In brief in this court defense counsel, for the first time, raises the contention that the trial and conviction here has subjected defendants to double jeopardy inasmuch as the evidence presented is the same as that used by the state to show system, intent, and motive in a prior prosecution that resulted in a conviction. The case referred to is State v. Hurst and Boudoin, No. 50,630 on the docket of this court, 257 La. 595, 243 So. 2d 269, this day being handed down. As authority for the contention that this represents double jeopardy, counsel rely on the decision in Ashe v. Swenson, 397 U.S. 436, 90 S. Ct. 1189, 25 L. Ed. 2d 469.
The Ashe case is clearly distinguishable from the instant case and cannot serve to sustain the double jeopardy argument. In that case three or four men, including Ashe, robbed six men who were engaged in playing poker on a certain night.

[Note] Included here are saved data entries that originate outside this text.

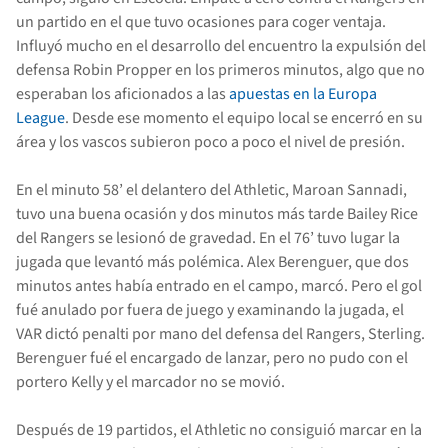
un partido en el que tuvo ocasiones para coger ventaja.
Influyó mucho en el desarrollo del encuentro la expulsión del
defensa Robin Propper en los primeros minutos, algo que no
esperaban los aficionados a las
apuestas en la Europa
League
. Desde ese momento el equipo local se encerró en su
área y los vascos subieron poco a poco el nivel de presión.
En el minuto 58’ el delantero del Athletic, Maroan Sannadi,
tuvo una buena ocasión y dos minutos más tarde Bailey Rice
del Rangers se lesionó de gravedad. En el 76’ tuvo lugar la
jugada que levantó más polémica. Alex Berenguer, que dos
minutos antes había entrado en el campo, marcó. Pero el gol
fué anulado por fuera de juego y examinando la jugada, el
VAR dictó penalti por mano del defensa del Rangers, Sterling.
Berenguer fué el encargado de lanzar, pero no pudo con el
portero Kelly y el marcador no se movió.
Después de 19 partidos, el Athletic no consiguió marcar en la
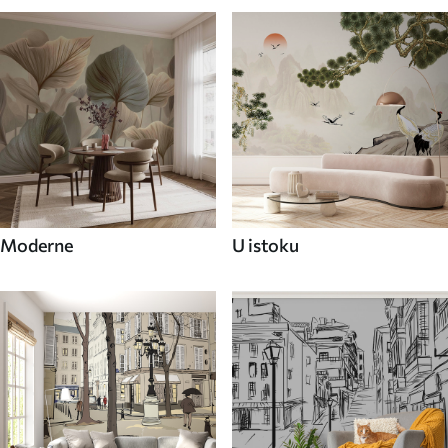
Moderne
U istoku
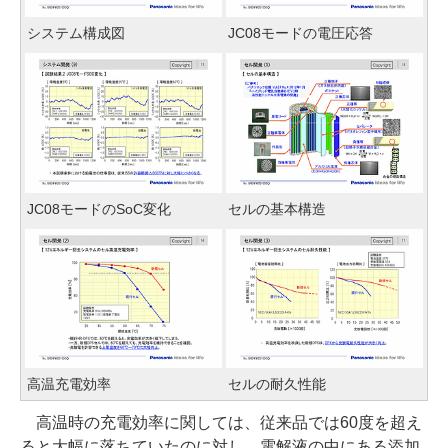
システム構成図
JC08モードの電圧応答
JC08モードのSoC変化
セルの基本構造
高温充電効率
セルの耐久性能
高温時の充電効率に関しては、従来品では60度を超え
ると大幅に落ちていたのに対し、電解液の中にある添加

He was charged with the robbery of one of the men at the game and when the jury found him not guilty of this charge "due to insufficient evidence," Ashe was then charged with the robbery of another of the participants at this same game. The witnesses at the second trial were substantially the same as at the former trial, but there testimony was stronger, and this time he was convicted. Subsequently the United States Supreme Court held that since the jury in the first trial had determined by its verdict that Ashe was not one of the robbers, the state, under the doctrine of collateral estoppel, was constitutionally foreclosed from relitigating that issue in another trial.

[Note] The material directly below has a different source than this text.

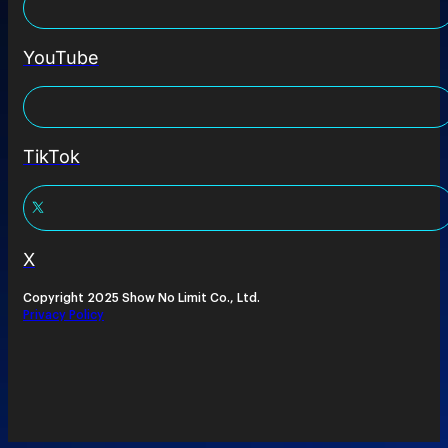
YouTube
TikTok
X
Copyright 2025 Show No Limit Co., Ltd.
Privacy Policy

*269 In the instant case the accused are not being charged and tried for the robbery of another person present at Fatso's Bar, the robbery involved in State v. Hurst and Boudoin, No. 50,630 on the docket of this court, 257 La. 595, 243 So. 2d 269, this day being handed down. Instead, the defendants are charged with armed robbery at Gunther's Tavern on a night distinct from that involved in the Fatso Bar robbery, at an entirely different location, and involving entirely different people. These were, in fact, two distinct crimes, although both were for armed robbery. The fact that evidence involved in the instant case was also used in the Fatso Bar case for the purpose of showing intent, knowledge, and system does not make this present conviction and sentence amenable to the charge of double jeopardy.

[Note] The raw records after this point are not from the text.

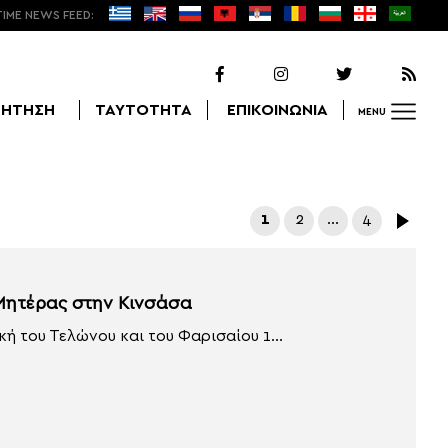
TIME NEWS FEED:
ΖΗΤΗΣΗ
ΤΑΥΤΟΤΗΤΑ
ΕΠΙΚΟΙΝΩΝΙΑ
MENU
Αναζήτηση
1
2
…
4
 Μητέρας στην Κινσάσα
ή του Τελώνου και του Φαρισαίου 1...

For the reasons assigned, the convictions and sentences are affirmed.NOTES
 In Glasser v. United States, 315 U.S. 60, 62 S. Ct. 457, 86 L. Ed. 680, rehearing denied; Roth v. United States, 315 U.S. 827, 62 S. Ct. 637, 86 L. Ed. 1222, counsel representing one co-defendant was appointed to also represent the other co-defendant over his (the first co-defendant's) objection that there was a conflict of interest. In Hawk v. Hann, D.C., 103 F. Supp. 138, vacated 8 Cir., 205 F.2d 839, rehearing denied 207 F.2d 82 because of death of the defendant, an accused in a capital offense was without counsel and although the trial judge at the time of trial appointed the public defender to represent him, the judge refused to grant a continuance so the public defender could familiarize himself with the case, and also denied the accused himself a continuance, with the result that the defendant was without counsel to represent him during the early part of the trial. The court held this action denied him a fair trial. In Smith v. United States, 5 Cir., 216 F.2d 724; Minor v. United States, 8 Cir., 375 F.2d 170, certiorari denied 389 U.S. 882, 88 S. Ct. 131, 19 L. Ed. 2d 177; and Application of Trevithick, D.C., 260 F. Supp. 852, the defendants were without counsel but were held to have intelligently and competently waived right to counsel, choosing to take their chances on representing themselves.